We study a discrete-time dynamic multi-way matching model. There are finitely many agent types that arrive stochastically and wait to be matched. State-of-the-art dynamic matching policies in the literature require the knowledge of all system parameters to determine an optimal basis of the fluid relaxation, and focus on controlling the number of waiting agents using only matches within the optimal basis (Kerimov et al., 2024, 2023; Gupta, 2024). In this paper, we propose a primal-dual policy that schedule matches for future arrivals based on an estimator for the dual solution. Our policy does not require the knowledge of the arrival rates and operates with greater flexibility as it does not restrict matches to only the match types within an optimal basis. We show that our policy is first to achieve constant regret at all times under unknown arrival rates, and when the arrival rates are known, it achieves the optimal scaling as the lower-bound described in Kerimov et al. (2024, 2023). Furthermore, when the arrival rates are known, the primal-dual policy significantly outperforms alternative dynamic matching policies in several numerical simulations. Coauthors: Yehua Wei and Jiaming Xu.

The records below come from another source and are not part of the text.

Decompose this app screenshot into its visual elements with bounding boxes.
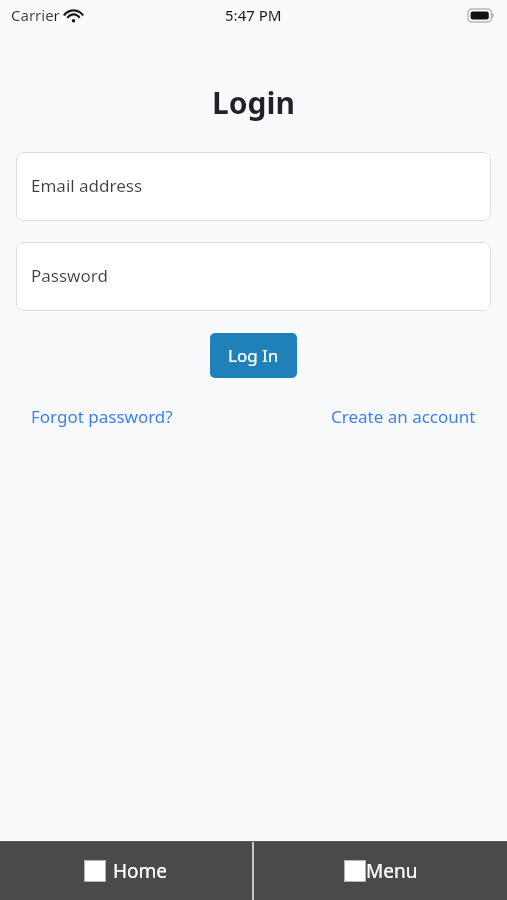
button[interactable]: Password <box>16 242 491 311</box>
staticText: Password <box>31 264 108 287</box>
button[interactable]: Email address <box>16 152 491 221</box>
staticText: Home <box>113 858 168 884</box>
staticText: Log In <box>228 344 279 367</box>
staticText: Carrier <box>11 5 60 25</box>
staticText: Create an account <box>331 405 476 428</box>
staticText: Login <box>0 82 507 123</box>
staticText: Email address <box>31 174 143 197</box>
button[interactable]: Log In <box>210 333 297 378</box>
button[interactable]: Menu <box>254 842 507 900</box>
staticText: Menu <box>366 858 418 884</box>
button[interactable]: Forgot password? <box>19 399 185 434</box>
button[interactable]: Create an account <box>319 399 488 434</box>
button[interactable]: Home <box>0 842 252 900</box>
staticText: Forgot password? <box>31 405 173 428</box>
staticText: 5:47 PM <box>225 5 282 25</box>
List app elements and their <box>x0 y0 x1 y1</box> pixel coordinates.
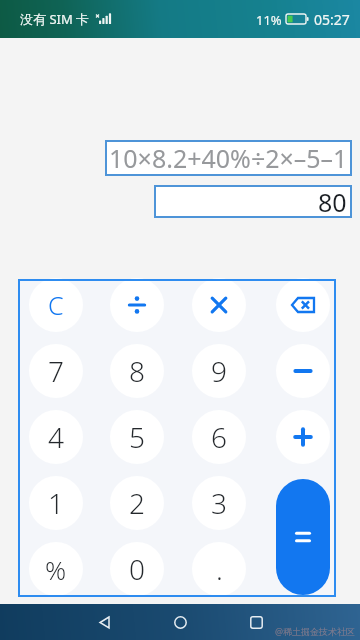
button[interactable] <box>276 344 330 398</box>
button[interactable]: 0 <box>110 542 164 596</box>
staticText: 9 <box>211 352 227 390</box>
staticText: 10×8.2+40%÷2×–5–1 <box>109 141 348 175</box>
button[interactable]: 5 <box>110 410 164 464</box>
staticText: 7 <box>48 352 64 390</box>
button[interactable]: % <box>29 542 83 596</box>
staticText: 5 <box>129 418 145 456</box>
staticText: 0 <box>129 550 145 588</box>
button[interactable] <box>90 608 118 636</box>
staticText: 3 <box>211 484 227 522</box>
button[interactable] <box>110 278 164 332</box>
button[interactable]: C <box>29 278 83 332</box>
button[interactable]: 8 <box>110 344 164 398</box>
button[interactable] <box>276 479 330 595</box>
button[interactable]: 10×8.2+40%÷2×–5–1 <box>105 140 352 176</box>
button[interactable] <box>276 410 330 464</box>
button[interactable] <box>242 608 270 636</box>
staticText: 没有 SIM 卡 <box>20 10 90 28</box>
button[interactable]: 80 <box>154 185 352 218</box>
staticText: 11% <box>256 11 282 29</box>
staticText: 2 <box>129 484 145 522</box>
staticText: C <box>48 288 64 322</box>
button[interactable] <box>276 278 330 332</box>
button[interactable]: 2 <box>110 476 164 530</box>
staticText: 6 <box>211 418 227 456</box>
staticText: 8 <box>129 352 145 390</box>
button[interactable] <box>192 278 246 332</box>
button[interactable]: 6 <box>192 410 246 464</box>
button[interactable]: . <box>192 542 246 596</box>
staticText: 1 <box>48 484 64 522</box>
button[interactable]: 7 <box>29 344 83 398</box>
button[interactable]: 3 <box>192 476 246 530</box>
button[interactable]: 4 <box>29 410 83 464</box>
staticText: 05:27 <box>314 10 350 29</box>
button[interactable] <box>166 608 194 636</box>
staticText: . <box>216 550 223 588</box>
button[interactable]: 1 <box>29 476 83 530</box>
button[interactable]: 9 <box>192 344 246 398</box>
staticText: % <box>45 552 67 587</box>
staticText: @稀土掘金技术社区 <box>275 625 356 637</box>
staticText: 80 <box>318 185 347 218</box>
staticText: 4 <box>48 418 64 456</box>
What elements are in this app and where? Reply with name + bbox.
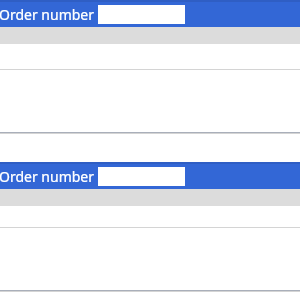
button[interactable]: Order number bbox=[0, 164, 300, 189]
staticText: Order number bbox=[0, 5, 95, 24]
staticText: Order number bbox=[0, 167, 95, 186]
button[interactable]: Order number bbox=[0, 2, 300, 27]
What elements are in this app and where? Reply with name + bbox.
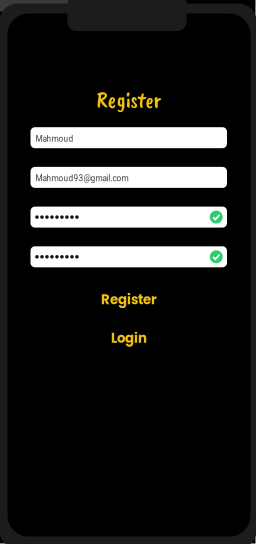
staticText: Register <box>101 290 157 309</box>
button[interactable] <box>30 246 227 267</box>
button[interactable]: Login <box>8 330 250 346</box>
staticText: Mahmoud93@gmail.com <box>36 174 129 183</box>
button[interactable] <box>30 207 227 228</box>
button[interactable]: Mahmoud <box>30 127 227 148</box>
staticText: Register <box>96 86 162 114</box>
staticText: Login <box>111 329 147 347</box>
button[interactable]: Register <box>8 292 250 308</box>
staticText: Mahmoud <box>36 134 74 144</box>
button[interactable]: Mahmoud93@gmail.com <box>30 167 227 188</box>
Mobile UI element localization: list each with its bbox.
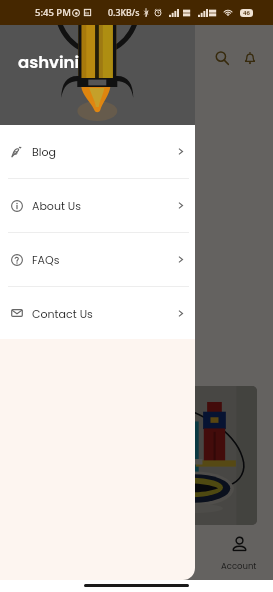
button[interactable]: Contact Us: [0, 287, 195, 339]
button[interactable]: Account: [205, 522, 273, 580]
staticText: Blog: [32, 144, 56, 159]
staticText: ashvini: [18, 51, 80, 74]
staticText: 5:45 PM: [35, 6, 71, 19]
staticText: 0.3KB/s: [108, 7, 140, 19]
button[interactable]: Notifications: [236, 44, 264, 72]
button[interactable]: Search: [208, 44, 236, 72]
staticText: Contact Us: [32, 306, 93, 321]
button[interactable]: About Us: [0, 179, 195, 232]
staticText: FAQs: [32, 252, 60, 267]
button[interactable]: Cart: [137, 522, 205, 580]
button[interactable]: Blog: [0, 125, 195, 178]
staticText: 46: [243, 9, 250, 17]
staticText: Account: [221, 560, 257, 572]
staticText: About Us: [32, 198, 82, 213]
button[interactable]: FAQs: [0, 233, 195, 286]
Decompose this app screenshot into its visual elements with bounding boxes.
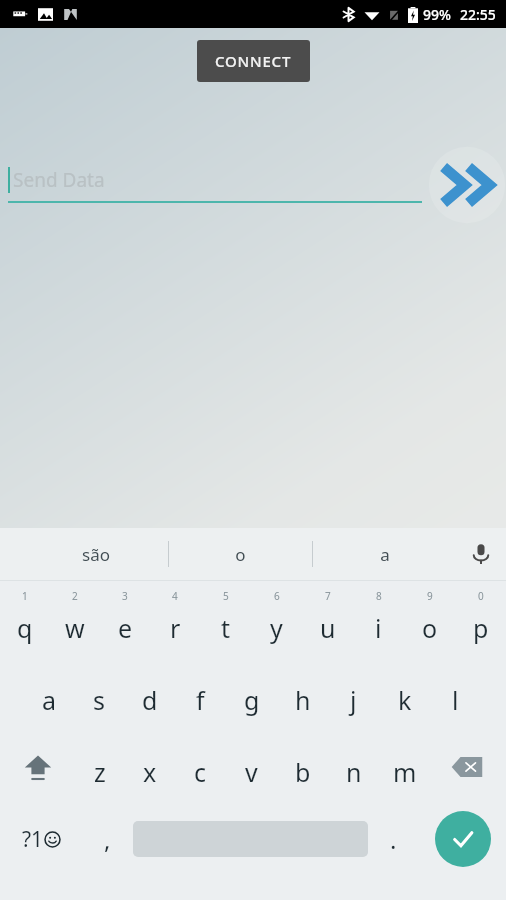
button[interactable]: z xyxy=(75,731,125,803)
button[interactable]: , xyxy=(82,803,133,875)
staticText: o xyxy=(235,543,246,566)
staticText: a xyxy=(42,683,57,717)
button[interactable]: 4 xyxy=(150,587,200,659)
button[interactable]: 9 xyxy=(404,587,455,659)
button[interactable]: 6 xyxy=(251,587,302,659)
button[interactable]: m xyxy=(379,731,430,803)
button[interactable]: n xyxy=(328,731,379,803)
staticText: 4 xyxy=(172,589,178,603)
button[interactable]: a xyxy=(313,528,456,580)
staticText: 5 xyxy=(223,589,229,603)
button[interactable]: b xyxy=(277,731,328,803)
staticText: l xyxy=(452,683,459,717)
staticText: são xyxy=(82,543,110,566)
staticText: z xyxy=(94,755,106,789)
staticText: 2 xyxy=(72,589,78,603)
button[interactable]: Send xyxy=(428,146,506,224)
staticText: 1 xyxy=(22,589,28,603)
staticText: e xyxy=(118,611,133,645)
staticText: x xyxy=(143,755,157,789)
staticText: q xyxy=(17,611,33,645)
staticText: 22:55 xyxy=(460,5,496,24)
button[interactable]: a xyxy=(24,659,74,731)
button[interactable]: o xyxy=(169,528,312,580)
staticText: , xyxy=(104,823,111,856)
staticText: 3 xyxy=(122,589,128,603)
button[interactable]: Enter xyxy=(419,803,506,875)
staticText: f xyxy=(196,683,205,717)
staticText: m xyxy=(393,755,417,789)
staticText: 9 xyxy=(427,589,433,603)
button[interactable]: k xyxy=(379,659,430,731)
staticText: b xyxy=(295,755,311,789)
button[interactable]: v xyxy=(226,731,277,803)
staticText: 99% xyxy=(423,5,451,24)
staticText: CONNECT xyxy=(215,51,292,71)
button[interactable]: h xyxy=(277,659,328,731)
button[interactable]: d xyxy=(124,659,175,731)
button[interactable]: Voice input xyxy=(456,528,506,580)
staticText: g xyxy=(244,683,260,717)
staticText: 0 xyxy=(478,589,484,603)
button[interactable]: 1 xyxy=(0,587,50,659)
staticText: p xyxy=(473,611,489,645)
staticText: k xyxy=(398,683,412,717)
staticText: Send Data xyxy=(13,167,105,193)
button[interactable]: Backspace xyxy=(430,731,506,803)
button[interactable]: c xyxy=(175,731,226,803)
staticText: . xyxy=(390,823,397,856)
staticText: y xyxy=(270,611,283,645)
button[interactable]: 2 xyxy=(50,587,100,659)
button[interactable]: j xyxy=(328,659,379,731)
button[interactable]: l xyxy=(430,659,481,731)
staticText: n xyxy=(346,755,362,789)
button[interactable]: são xyxy=(24,528,168,580)
button[interactable]: ?1 xyxy=(0,803,82,875)
button[interactable]: Shift xyxy=(0,731,75,803)
staticText: t xyxy=(221,611,231,645)
staticText: o xyxy=(422,611,438,645)
button[interactable]: 5 xyxy=(200,587,251,659)
staticText: 7 xyxy=(325,589,331,603)
staticText: s xyxy=(93,683,105,717)
button[interactable]: 3 xyxy=(100,587,150,659)
button[interactable]: x xyxy=(125,731,175,803)
staticText: d xyxy=(142,683,158,717)
staticText: a xyxy=(380,543,390,566)
button[interactable]: 0 xyxy=(455,587,506,659)
staticText: u xyxy=(320,611,336,645)
button[interactable]: . xyxy=(368,803,419,875)
staticText: c xyxy=(194,755,207,789)
staticText: h xyxy=(295,683,311,717)
staticText: r xyxy=(170,611,181,645)
staticText: w xyxy=(65,611,85,645)
button[interactable]: g xyxy=(226,659,277,731)
staticText: 8 xyxy=(376,589,382,603)
staticText: v xyxy=(245,755,258,789)
button[interactable]: s xyxy=(74,659,124,731)
staticText: i xyxy=(375,611,382,645)
button[interactable]: 7 xyxy=(302,587,353,659)
staticText: j xyxy=(350,683,357,717)
button[interactable]: f xyxy=(175,659,226,731)
button[interactable]: Send Data xyxy=(8,167,422,203)
staticText: 6 xyxy=(274,589,280,603)
button[interactable]: 8 xyxy=(353,587,404,659)
staticText: ?1 xyxy=(22,825,44,854)
button[interactable]: CONNECT xyxy=(197,40,310,82)
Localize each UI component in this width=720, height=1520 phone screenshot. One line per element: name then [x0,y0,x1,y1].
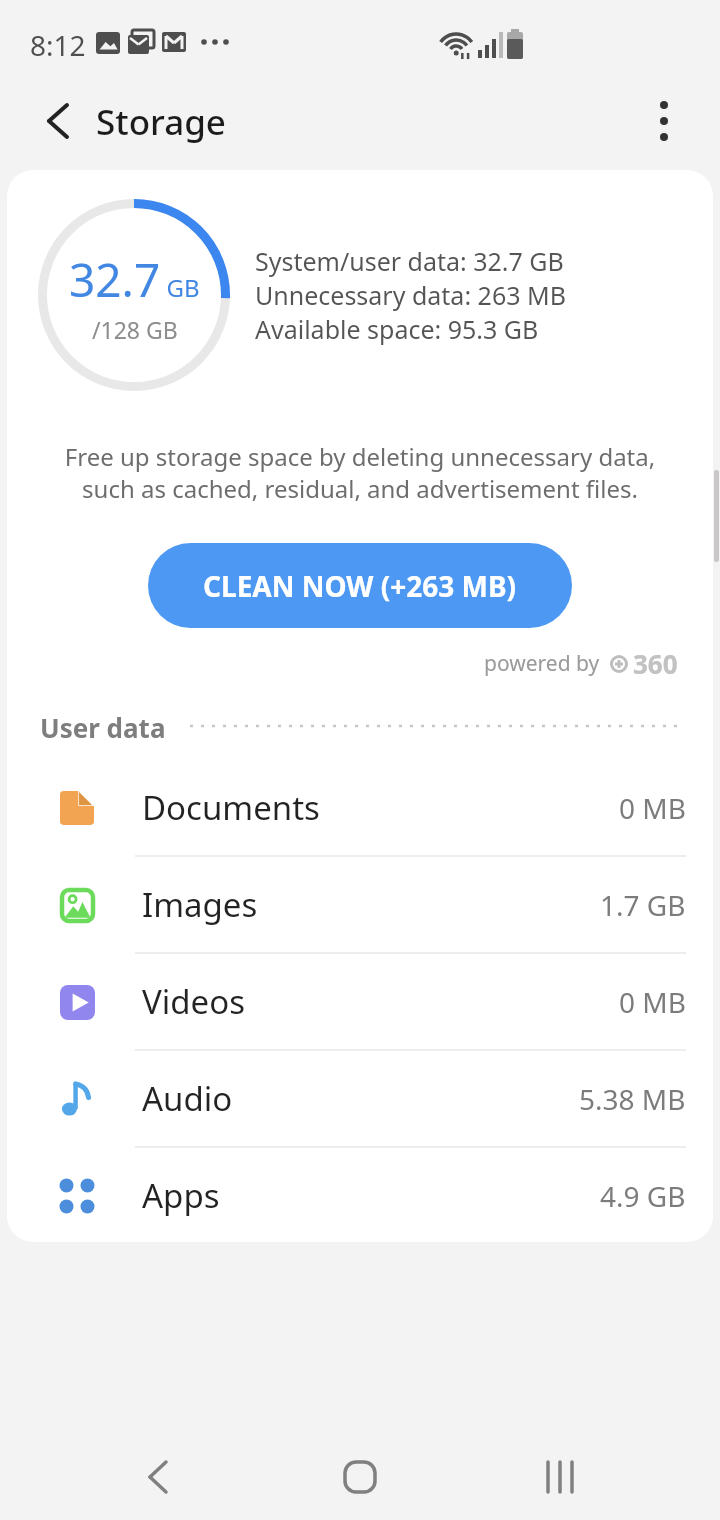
staticText: 0 MB [619,789,686,827]
staticText: powered by [484,649,600,678]
staticText: Videos [142,979,245,1024]
staticText: 1.7 GB [600,886,686,924]
button[interactable] [312,1432,407,1520]
staticText: 32.7 GB [69,248,200,311]
button[interactable]: Audio [7,1051,713,1146]
button[interactable] [512,1432,607,1520]
staticText: 360 [633,646,678,681]
button[interactable]: Documents [7,760,713,855]
staticText: System/user data: 32.7 GB [255,244,564,278]
staticText: 8:12 [30,26,86,64]
button[interactable]: CLEAN NOW (+263 MB) [148,543,572,628]
button[interactable]: Images [7,857,713,952]
staticText: Unnecessary data: 263 MB [255,278,566,312]
staticText: 4.9 GB [600,1177,686,1215]
staticText: 0 MB [619,983,686,1021]
button[interactable]: Videos [7,954,713,1049]
staticText: /128 GB [92,314,178,345]
staticText: Free up storage space by deleting unnece… [7,440,713,505]
staticText: Available space: 95.3 GB [255,312,539,346]
button[interactable]: Apps [7,1148,713,1242]
staticText: User data [40,710,166,745]
staticText: 5.38 MB [579,1080,686,1118]
staticText: Audio [142,1076,233,1121]
staticText: CLEAN NOW (+263 MB) [203,567,517,605]
staticText: Documents [142,785,320,830]
staticText: Apps [142,1173,220,1218]
staticText: Images [142,882,258,927]
button[interactable] [30,88,86,154]
staticText: Storage [96,98,226,146]
button[interactable] [110,1432,205,1520]
button[interactable] [638,88,690,154]
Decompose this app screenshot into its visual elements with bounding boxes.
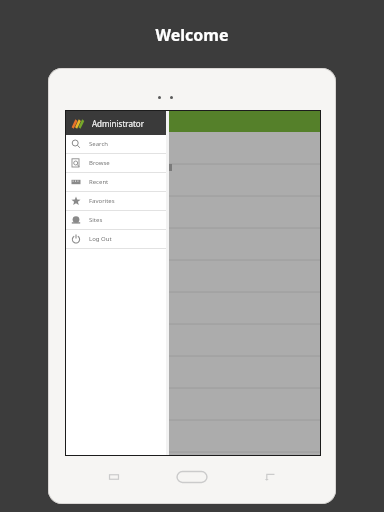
button[interactable]: Home — [175, 469, 209, 485]
other: Sites — [71, 215, 81, 225]
staticText: Sites — [89, 216, 103, 224]
button[interactable]: Recents — [106, 469, 122, 485]
other: Recent — [71, 177, 81, 187]
staticText: Favorites — [89, 197, 115, 205]
button[interactable]: Browse — [66, 154, 166, 172]
staticText: Search — [89, 140, 108, 148]
button[interactable]: Favorites — [66, 192, 166, 210]
button[interactable]: Administrator — [66, 111, 166, 135]
staticText: Recent — [89, 178, 109, 186]
other: Log Out — [71, 234, 81, 244]
button[interactable]: Sites — [66, 211, 166, 229]
staticText: Administrator — [92, 118, 144, 129]
staticText: Log Out — [89, 235, 112, 243]
button[interactable]: Log Out — [66, 230, 166, 248]
button[interactable]: Back — [262, 469, 278, 485]
button[interactable]: Recent — [66, 173, 166, 191]
other: Search — [71, 139, 81, 149]
other: Browse — [71, 158, 81, 168]
staticText: Browse — [89, 159, 110, 167]
staticText: Welcome — [0, 24, 384, 46]
button[interactable]: Search — [66, 135, 166, 153]
other: Favorites — [71, 196, 81, 206]
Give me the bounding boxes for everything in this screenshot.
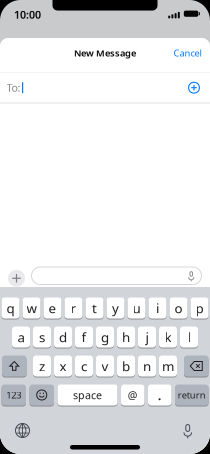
- button[interactable]: i: [148, 298, 166, 318]
- button[interactable]: .: [148, 384, 172, 406]
- button[interactable]: u: [128, 298, 146, 318]
- staticText: b: [122, 357, 130, 375]
- button[interactable]: g: [96, 326, 114, 348]
- staticText: u: [132, 299, 140, 317]
- staticText: @: [128, 388, 138, 402]
- staticText: e: [48, 299, 56, 317]
- button[interactable]: n: [138, 356, 156, 376]
- staticText: h: [122, 328, 130, 346]
- button[interactable]: j: [138, 326, 156, 348]
- staticText: w: [26, 299, 36, 317]
- button[interactable]: Message field: [31, 266, 202, 285]
- staticText: o: [174, 299, 182, 317]
- staticText: i: [156, 299, 159, 317]
- button[interactable]: @: [121, 384, 144, 406]
- button[interactable]: Dictation: [182, 424, 210, 437]
- staticText: 10:00: [14, 7, 41, 22]
- button[interactable]: k: [159, 326, 177, 348]
- button[interactable]: b: [117, 356, 135, 376]
- button[interactable]: l: [180, 326, 198, 348]
- staticText: g: [101, 328, 109, 346]
- button[interactable]: return: [175, 384, 208, 406]
- button[interactable]: Delete: [184, 356, 208, 376]
- button[interactable]: a: [12, 326, 30, 348]
- staticText: n: [143, 357, 151, 375]
- button[interactable]: f: [75, 326, 93, 348]
- staticText: j: [146, 328, 148, 346]
- staticText: To:: [6, 81, 20, 95]
- button[interactable]: t: [86, 298, 104, 318]
- button[interactable]: p: [190, 298, 208, 318]
- button[interactable]: r: [64, 298, 82, 318]
- staticText: a: [18, 328, 24, 346]
- button[interactable]: Apps: [8, 267, 25, 284]
- button[interactable]: m: [159, 356, 177, 376]
- staticText: p: [196, 299, 204, 317]
- staticText: t: [92, 299, 97, 317]
- staticText: d: [59, 328, 67, 346]
- staticText: .: [158, 386, 162, 404]
- button[interactable]: Shift: [2, 356, 26, 376]
- staticText: l: [188, 328, 190, 346]
- staticText: space: [73, 388, 102, 402]
- button[interactable]: Next keyboard: [0, 423, 30, 438]
- button[interactable]: x: [54, 356, 72, 376]
- button[interactable]: q: [2, 298, 20, 318]
- button[interactable]: Emoji: [30, 384, 54, 406]
- button[interactable]: c: [75, 356, 93, 376]
- button[interactable]: Add Contact: [188, 82, 210, 94]
- staticText: r: [70, 299, 76, 317]
- staticText: 123: [6, 389, 21, 401]
- staticText: return: [178, 389, 206, 401]
- button[interactable]: s: [33, 326, 51, 348]
- staticText: k: [164, 328, 172, 346]
- button[interactable]: Cancel: [174, 47, 210, 59]
- button[interactable]: Numbers: [2, 384, 26, 406]
- button[interactable]: h: [117, 326, 135, 348]
- staticText: s: [39, 328, 45, 346]
- staticText: New Message: [74, 47, 136, 59]
- button[interactable]: d: [54, 326, 72, 348]
- staticText: q: [6, 299, 14, 317]
- staticText: m: [162, 357, 174, 375]
- staticText: c: [81, 357, 87, 375]
- button[interactable]: space: [58, 384, 118, 406]
- button[interactable]: z: [33, 356, 51, 376]
- staticText: v: [102, 357, 108, 375]
- button[interactable]: o: [170, 298, 188, 318]
- staticText: z: [39, 357, 45, 375]
- staticText: f: [82, 328, 86, 346]
- staticText: x: [60, 357, 66, 375]
- button[interactable]: e: [44, 298, 62, 318]
- staticText: y: [112, 299, 119, 317]
- button[interactable]: v: [96, 356, 114, 376]
- staticText: Cancel: [174, 47, 202, 59]
- button[interactable]: w: [22, 298, 40, 318]
- button[interactable]: y: [106, 298, 124, 318]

Volkan Cevher: Adversarial Training Should Be Cast as a Non-Zero-Sum Game

One prominent approach toward resolving the adversarial vulnerability of deep neural networks is the two-player zero-sum paradigm of adversarial training, in which predictors are trained against adversarially-chosen perturbations of data. Despite the promise of this approach, algorithms based on this paradigm have not engendered sufficient levels of robustness, and suffer from pathological behavior like robust overfitting. To understand this shortcoming, we first show that the commonly used surrogate-based relaxation used in adversarial training algorithms voids all guarantees on the robustness of trained classifiers. The identification of this pitfall informs a novel non-zero-sum bilevel formulation of adversarial training, wherein each player optimizes a different objective function. Our formulation naturally yields a simple algorithmic framework that matches and in some cases outperforms state-of-the-art attacks, attains comparable levels of robustness to standard adversarial training algorithms, and does not suffer from robust overfitting.